Posted By: Gordon Felland (email)
Date: 3/26/2008 at 21:45:37

Walter Stott was born in the town of Bovina, Delaware Co., N. Y., Oct. 2, 1825, and spent his boyhood, youth and early manhood with his parents on the farm; teaching school, however, during the winter months. On the 12th of March, 1850, he was married to Margaret Ladd. They came west in 1856, settling at Shell Rock, Freeborn Co., Minn., where he taught the first school in that county. He removed to Northwood during the year 1866, where he was for many years closely identified with the Church and every good work in behalf of religion and temperance. He was converted to the religion of Christ in his twenty-third year, and uniting with the Methodist Episcopal denomination, remained until the day of his death one of the most prominent men in that Church wherever he was located. In 1857, shortly after his settlement at Shell Rock, he received a license as a local preacher, and it was in that capacity that he first came into this county. For a score of years this good man preached the word of the Lord he loved so much and labored hard in the field of Christian endeavor. In 1872 Mr. Stott was ordained a deacon by Bishop Wiley at the Upper Iowa Conference, held at Vinton Benton county, and in that capacity he united about thirty-five happy couples in the holy bonds of matrimony and conducted the solemn rites at the funeral of many a loved member of the fireside circle.
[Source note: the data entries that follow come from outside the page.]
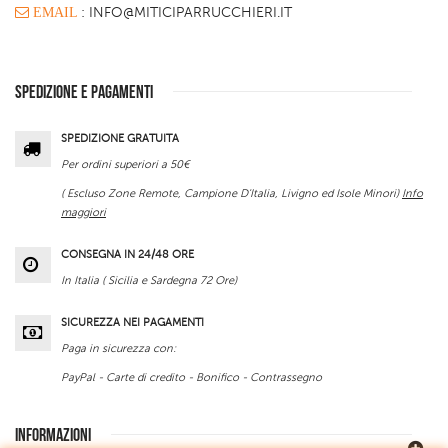
EMAIL
: INFO@MITICIPARRUCCHIERI.IT
SPEDIZIONE E PAGAMENTI
SPEDIZIONE GRATUITA
Per ordini superiori a 50€
( Escluso Zone Remote, Campione D'Italia, Livigno ed Isole Minori)
Info
maggiori
CONSEGNA IN 24/48 ORE
In Italia ( Sicilia e Sardegna 72 Ore)
SICUREZZA NEI PAGAMENTI
Paga in sicurezza con:
PayPal - Carte di credito - Bonifico - Contrassegno
INFORMAZIONI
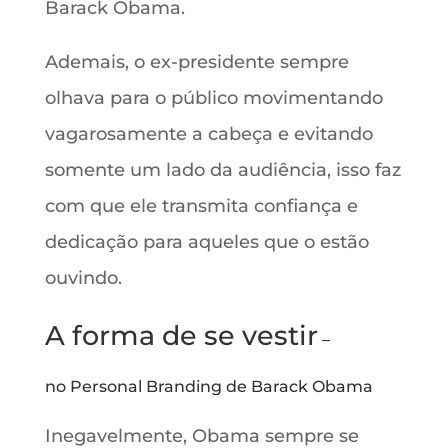
Barack Obama.
Ademais, o ex-presidente sempre
olhava para o público movimentando
vagarosamente a cabeça e evitando
somente um lado da audiência, isso faz
com que ele transmita confiança e
dedicação para aqueles que o estão
ouvindo.
A forma de se vestir
–
no Personal Branding de Barack Obama
Inegavelmente, Obama sempre se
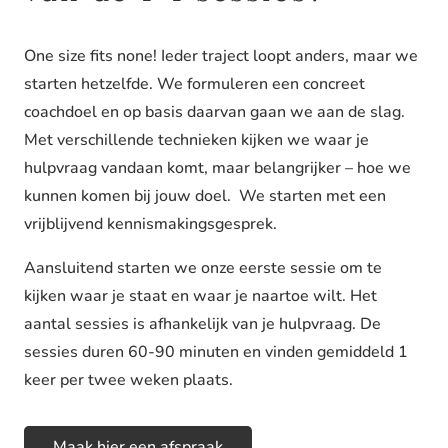
One size fits none! Ieder traject loopt anders, maar we
starten hetzelfde. We formuleren een concreet
coachdoel en op basis daarvan gaan we aan de slag.
Met verschillende technieken kijken we waar je
hulpvraag vandaan komt, maar belangrijker – hoe we
kunnen komen bij jouw doel. We starten met een
vrijblijvend kennismakingsgesprek.
Aansluitend starten we onze eerste sessie om te
kijken waar je staat en waar je naartoe wilt. Het
aantal sessies is afhankelijk van je hulpvraag. De
sessies duren 60-90 minuten en vinden gemiddeld 1
keer per twee weken plaats.
Maak hier een afspraak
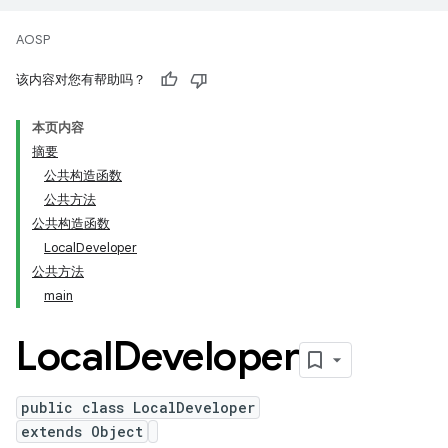
AOSP
该内容对您有帮助吗？
本页内容
摘要
公共构造函数
公共方法
公共构造函数
LocalDeveloper
公共方法
main
Local
Developer
public class LocalDeveloper
extends Object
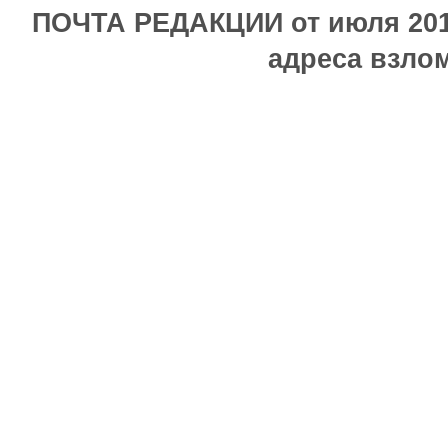
ПОЧТА РЕДАКЦИИ от июля 2017
адреса взлом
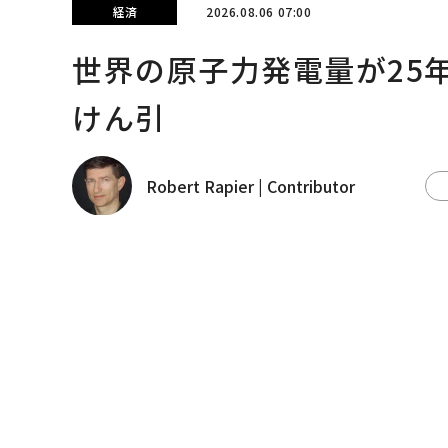
経済
2026.08.06 07:00
世界の原子力発電量が25
けん引
Robert Rapier | Contributor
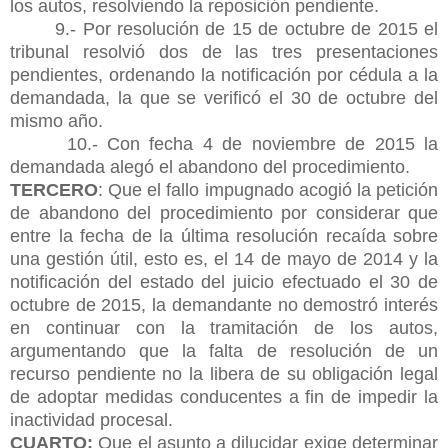
los autos, resolviendo la reposición pendiente.
9.- Por resolución de 15 de octubre de 2015 el
tribunal resolvió dos de las tres presentaciones
pendientes, ordenando la notificación por cédula a la
demandada, la que se verificó el 30 de octubre del
mismo año.
10.- Con fecha 4 de noviembre de 2015 la
demandada alegó el abandono del procedimiento.
TERCERO
: Que el fallo impugnado acogió la petición
de abandono del procedimiento por considerar que
entre la fecha de la última resolución recaída sobre
una gestión útil, esto es, el 14 de mayo de 2014 y la
notificación del estado del juicio efectuado el 30 de
octubre de 2015, la demandante no demostró interés
en continuar con la tramitación de los autos,
argumentando que la falta de resolución de un
recurso pendiente no la libera de su obligación legal
de adoptar medidas conducentes a fin de impedir la
inactividad procesal.
CUARTO:
Que el asunto a dilucidar exige determinar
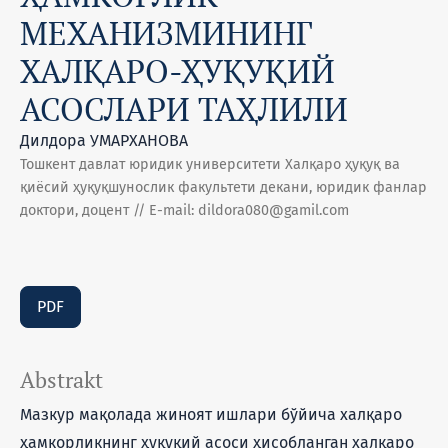
МЕХАНИЗМИНИНГ
ХАЛҚАРО-ҲУҚУҚИЙ
АСОСЛАРИ ТАҲЛИЛИ
Дилдора УМАРХАНОВА
Тошкент давлат юридик университети Халқаро ҳуқуқ ва
қиёсий ҳуқуқшунослик факультети декани, юридик фанлар
доктори, доцент // E-mail: dildora080@gamil.com
PDF
Abstrakt
Мазкур мақолада жиноят ишлари бўйича халқаро
ҳамкорликнинг ҳуқуқий асоси ҳисобланган халқаро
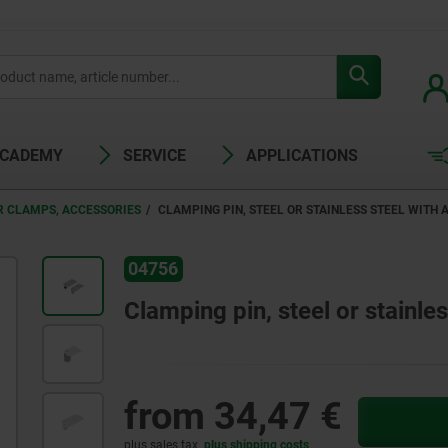
ACADEMY
SERVICE
APPLICATIONS
R CLAMPS, ACCESSORIES
CLAMPING PIN, STEEL OR STAINLESS STEEL WITH
04756
Clamping pin, steel or stainles
from
34,47 €
plus sales tax
plus shipping costs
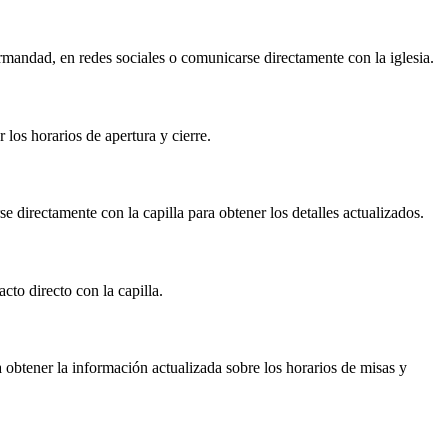
hermandad, en redes sociales o comunicarse directamente con la iglesia.
 los horarios de apertura y cierre.
e directamente con la capilla para obtener los detalles actualizados.
cto directo con la capilla.
a obtener la información actualizada sobre los horarios de misas y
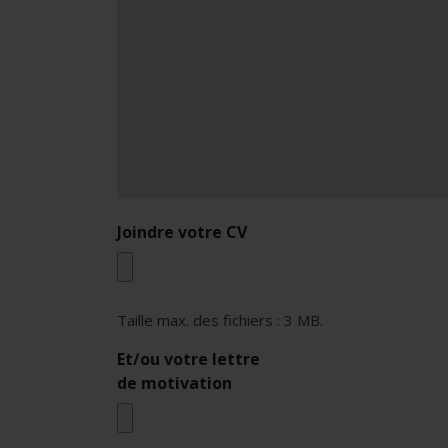
Joindre votre CV
Taille max. des fichiers : 3 MB.
Et/ou votre lettre
de motivation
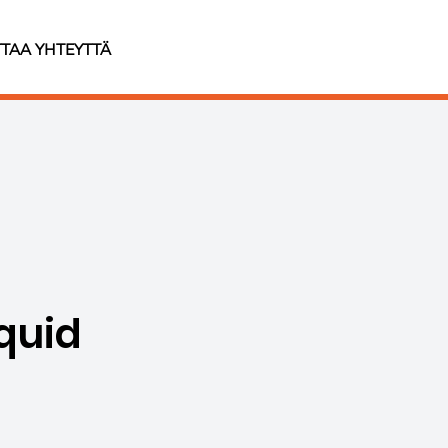
TAA YHTEYTTÄ
quid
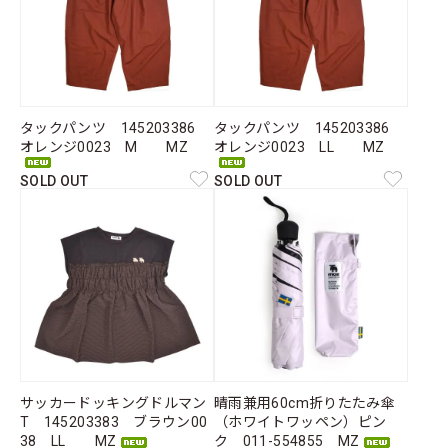
タックパンツ 145203386
タックパンツ 145203386
オレンジ0023 M MZ
オレンジ0023 LL MZ
SOLD OUT
SOLD OUT
サッカードッキングドルマン
晴雨兼用60cm折りたたみ傘
T 145203383 ブラウン00
（ホワイトワッペン）ピン
38 LL MZ
ク 011-554855 MZ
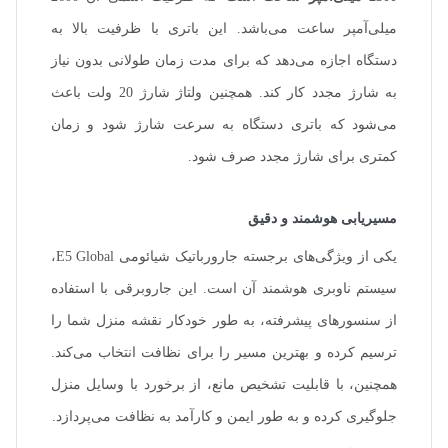
میلی‌آمپر ساعت می‌باشد. این باتری با ظرفیت بالا به
دستگاه اجازه می‌دهد که برای مدت زمان طولانی بدون نیاز
به شارژ مجدد کار کند. همچنین ولتاژ شارژ 20 ولت باعث
می‌شود که باتری دستگاه به سرعت شارژ شود و زمان
کمتری برای شارژ مجدد صرف شود.
مسیریابی هوشمند و دقیق
یکی از ویژگی‌های برجسته جارورباتیک شیائومی E5 Global،
سیستم ناوبری هوشمند آن است. این جاروبرقی با استفاده
از سنسورهای پیشرفته، به طور خودکار نقشه منزل شما را
ترسیم کرده و بهترین مسیر را برای نظافت انتخاب می‌کند.
همچنین، با قابلیت تشخیص مانع، از برخورد با وسایل منزل
جلوگیری کرده و به طور ایمن و کارآمد به نظافت می‌پردازد.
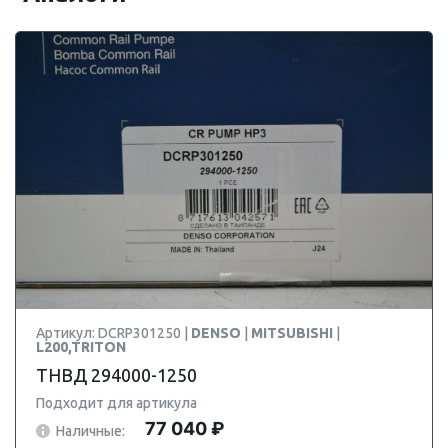
Артикул: DCRP301250 |
DENSO
|
MITSUBISHI
|
L200,TRITON
ТНВД 294000-1250
Подходит для артикула
77 040 ₽
Наличные:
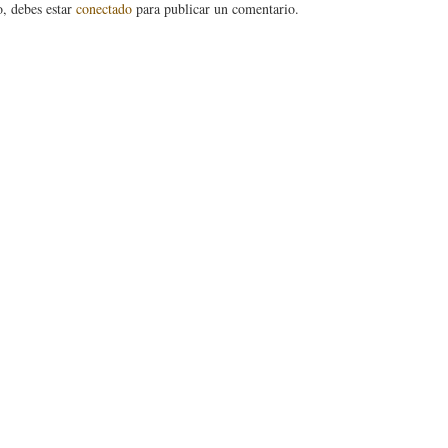
o, debes estar
conectado
para publicar un comentario.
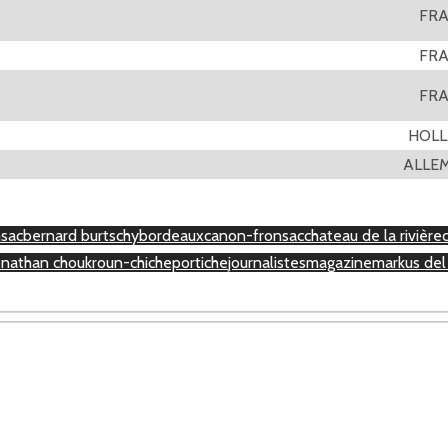
FR
FR
FR
HOL
ALLE
nsac
bernard burtschy
bordeaux
canon-fronsac
chateau de la rivière
onathan choukroun-chicheportiche
journalistes
magazine
markus de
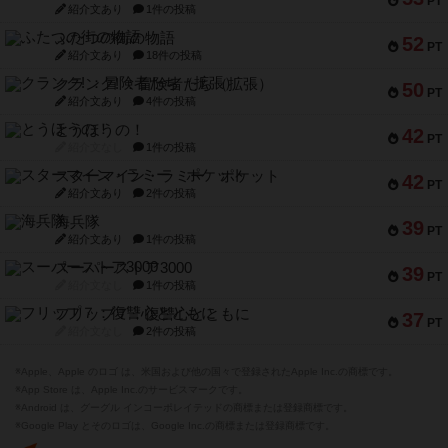
PT
紹介文あり
1件の投稿
ふたつの街の物語
52
PT
紹介文あり
18件の投稿
クランク! ：冒険者たち（拡張）
50
PT
紹介文あり
4件の投稿
とうほうの！
42
PT
紹介文なし
1件の投稿
スターマイン・ラミー ポケット
42
PT
紹介文あり
2件の投稿
海兵隊
39
PT
紹介文あり
1件の投稿
スーパーストア3000
39
PT
紹介文なし
1件の投稿
フリップ７：復讐心とともに
37
PT
紹介文なし
2件の投稿
※Apple、Apple のロゴ は、米国および他の国々で登録されたApple Inc.の商標です。
※App Store は、Apple Inc.のサービスマークです。
※Android は、グーグル インコーポレイテッドの商標または登録商標です。
※Google Play とそのロゴは、Google Inc.の商標または登録商標です。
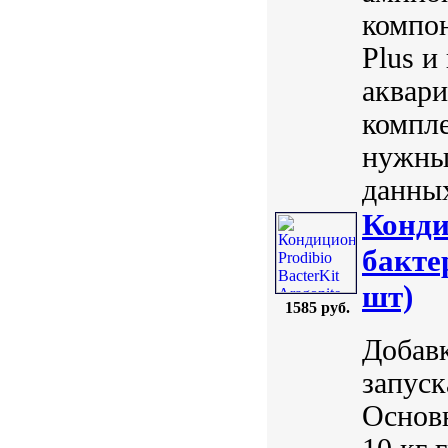
компон
Plus и
аквар
компле
нужны
данных
Конди
бакте
шт)
1585 руб.
Добавк
запуск
Основн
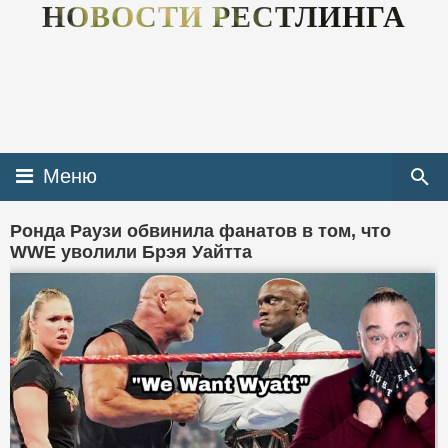
НОВОСТИ РЕСТЛИНГА
Меню
Ронда Раузи обвинила фанатов в том, что
WWE уволили Брэя Уайтта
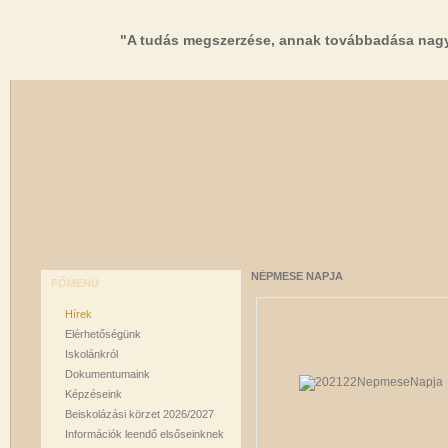
"A tudás megszerzése, annak továbbadása nagy
NÉPMESE NAPJA
FŐMENÜ
Hírek
Elérhetőségünk
Iskolánkról
Dokumentumaink
Képzéseink
Beiskolázási körzet 2026/2027
Információk leendő elsőseinknek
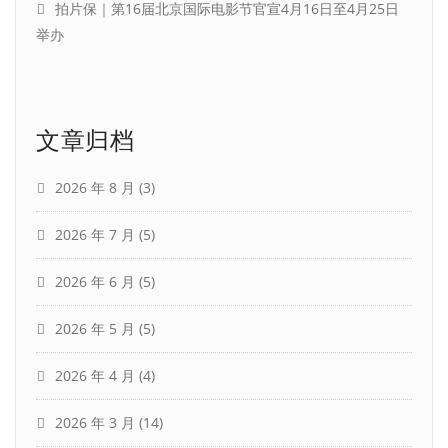
拍片保｜第16届北京国际电影节官宣4月16日至4月25日
举办
文章归档
2026 年 8 月
(3)
2026 年 7 月
(5)
2026 年 6 月
(5)
2026 年 5 月
(5)
2026 年 4 月
(4)
2026 年 3 月
(14)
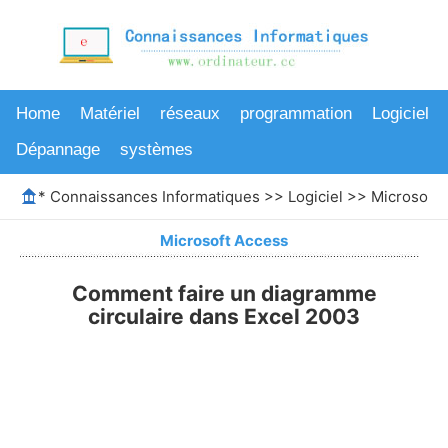
Home
Matériel
réseaux
programmation
Logiciel
Dépannage
systèmes
*
Connaissances Informatiques
>>
Logiciel
>>
Microsoft 
Microsoft Access
Comment faire un diagramme
circulaire dans Excel 2003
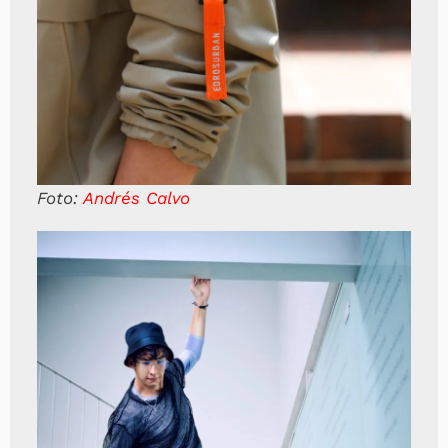
Foto:
Andrés Calvo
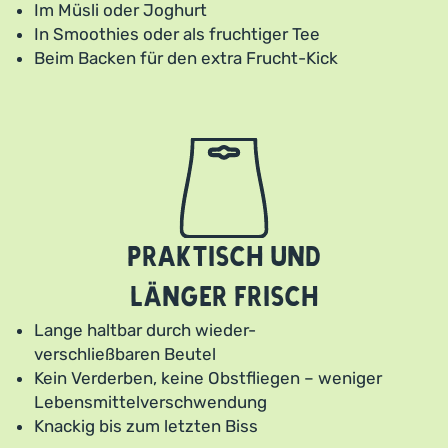
Im Müsli oder Joghurt
In Smoothies oder als fruchtiger Tee
Beim Backen für den extra Frucht-Kick
Praktisch und
länger frisch
Lange haltbar durch wieder-
verschließbaren Beutel
Kein Verderben, keine Obstfliegen – weniger
Lebensmittelverschwendung
Knackig bis zum letzten Biss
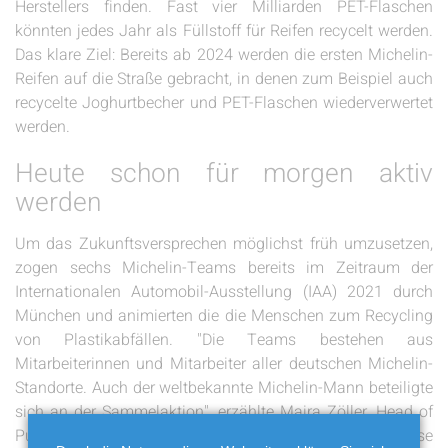
Herstellers finden. Fast vier Milliarden PET-Flaschen
könnten jedes Jahr als Füllstoff für Reifen recycelt werden.
Das klare Ziel: Bereits ab 2024 werden die ersten Michelin-
Reifen auf die Straße gebracht, in denen zum Beispiel auch
recycelte Joghurtbecher und PET-Flaschen wiederverwertet
werden.
Heute schon für morgen aktiv
werden
Um das Zukunftsversprechen möglichst früh umzusetzen,
zogen sechs Michelin-Teams bereits im Zeitraum der
Internationalen Automobil-Ausstellung (IAA) 2021 durch
München und animierten die die Menschen zum Recycling
von Plastikabfällen. "Die Teams bestehen aus
Mitarbeiterinnen und Mitarbeiter aller deutschen Michelin-
Standorte. Auch der weltbekannte Michelin-Mann beteiligte
sich an der Sammelaktion", erzählte Maira Zöller, Head of
Public Relations Michelin Europe North. Auf diese Weise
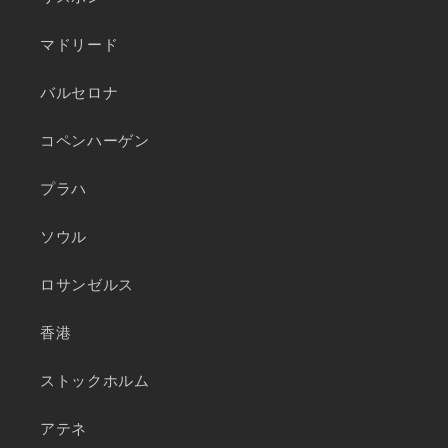
マドリード
バルセロナ
コペンハーゲン
プラハ
ソウル
ロサンゼルス
香港
ストックホルム
アテネ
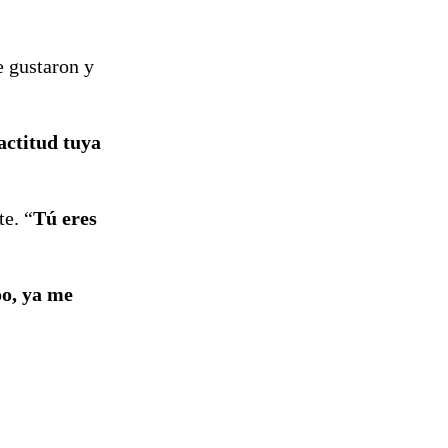
e gustaron y
actitud tuya
e. “
Tú eres
o, ya me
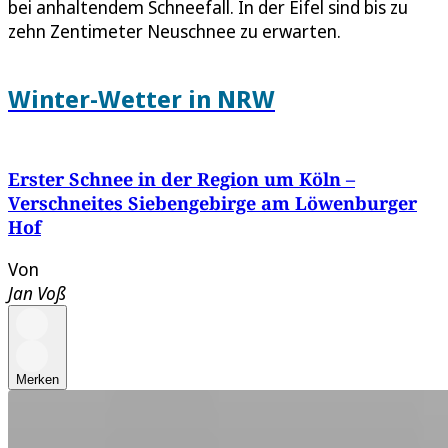
bei anhaltendem Schneefall. In der Eifel sind bis zu
zehn Zentimeter Neuschnee zu erwarten.
Winter-Wetter in NRW
Erster Schnee in der Region um Köln –
Verschneites Siebengebirge am Löwenburger
Hof
Von
Jan Voß
Merken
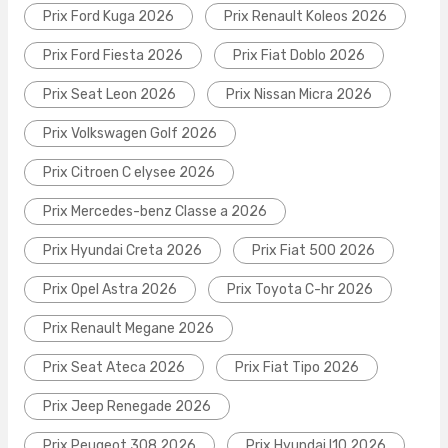
Prix Ford Kuga 2026
Prix Renault Koleos 2026
Prix Ford Fiesta 2026
Prix Fiat Doblo 2026
Prix Seat Leon 2026
Prix Nissan Micra 2026
Prix Volkswagen Golf 2026
Prix Citroen C elysee 2026
Prix Mercedes-benz Classe a 2026
Prix Hyundai Creta 2026
Prix Fiat 500 2026
Prix Opel Astra 2026
Prix Toyota C-hr 2026
Prix Renault Megane 2026
Prix Seat Ateca 2026
Prix Fiat Tipo 2026
Prix Jeep Renegade 2026
Prix Peugeot 308 2026
Prix Hyundai I10 2026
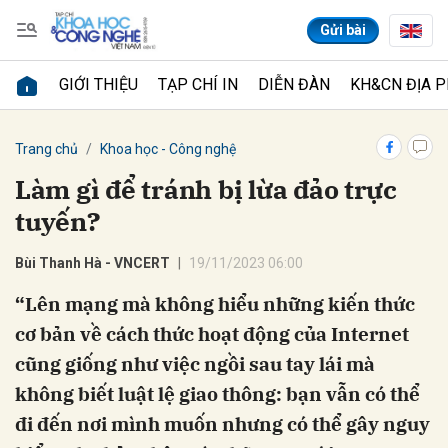
Gửi bài
GIỚI THIỆU
TẠP CHÍ IN
DIỄN ĐÀN
KH&CN ĐỊA 
Gửi bình luận
Trang chủ
Khoa học - Công nghệ
Làm gì để tránh bị lừa đảo trực
tuyến?
Bùi Thanh Hà - VNCERT
19/11/2023 06:00
“Lên mạng mà không hiểu những kiến ​​thức
cơ bản về cách thức hoạt động của Internet
Hủy
Gửi
cũng giống như việc ngồi sau tay lái mà
không biết luật lệ giao thông: bạn vẫn có thể
đi đến nơi mình muốn nhưng có thể gây nguy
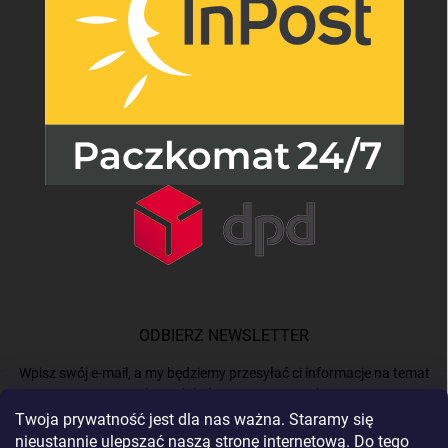
ODBIERZ NEWSLETTER
Wpisz swój e-mail, a my będziemy przesyłać ci informacje na temat
nowych produktów na naszym e-shop.
Twoja prywatność jest dla nas ważna. Staramy się
nieustannie ulepszać naszą stronę internetową. Do tego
No matter what the hurry of business, the condition of weather or roads be always responded cheerfully to any call, and, with a tenderness that was almost womanly, soothed, the afflicted and bereaved. He was widely known, but as naught else than a most conscientious, God-fearing business man, a kind, good neighbor, a devoted husband and father, and an earnest working Christian. He was called from hence on the 14th of November, 1877, and went to inherit that reward of the good and the just in the kingdom "not made with hands, but eternal in the heavens." His last words were addressed to the loved friends who surrounded his bedside, and were: "Yes, yes, I am ready and willing; grace is sufficient; praise, praise His name." So sank a good man to rest. Of him one who knew him and loved him bears this testimony:
"He was positive, but genial; firm, but kind, and I think I never met a man that combined these two elements so perfectly. He was radical on all questions of right, and carried every undertaking to its complete victory, yet he scarcely, if at all, had an enemy; and the secret of it lies just here—all were impressed by every movement he made that he was a man of superior judgment and was conscientious.
"He was not what you might call a leader among men; a natural timidity and large cautiousness unfitted him for it, but he rose in his majesty to second your plan and to follow a leader in whom he had confidence. He was brave and fearless here, and carried to completion everything he began. He was too generous to accumulate a large amount of property, but yet he had enough to make him comfortable."